## Exercise goal
Every line below that has the string "назад" needs to be copied.
=-=-=-=-=
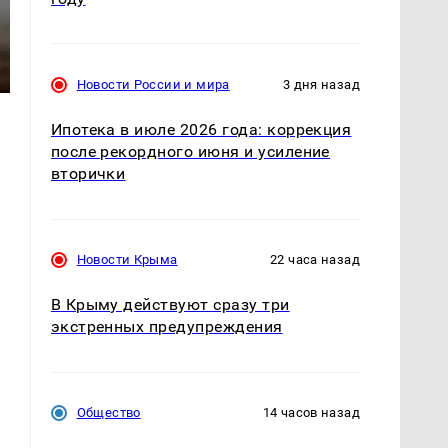
Новости России и мира
3 дня назад
Ипотека в июле 2026 года: коррекция
после рекордного июня и усиление
вторички
Новости Крыма
22 часа назад
В Крыму действуют сразу три
экстренных предупреждения
Общество
14 часов назад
=-=-=-=-=
## Reply to the task
3 дня назад
22 часа назад
14 часов назад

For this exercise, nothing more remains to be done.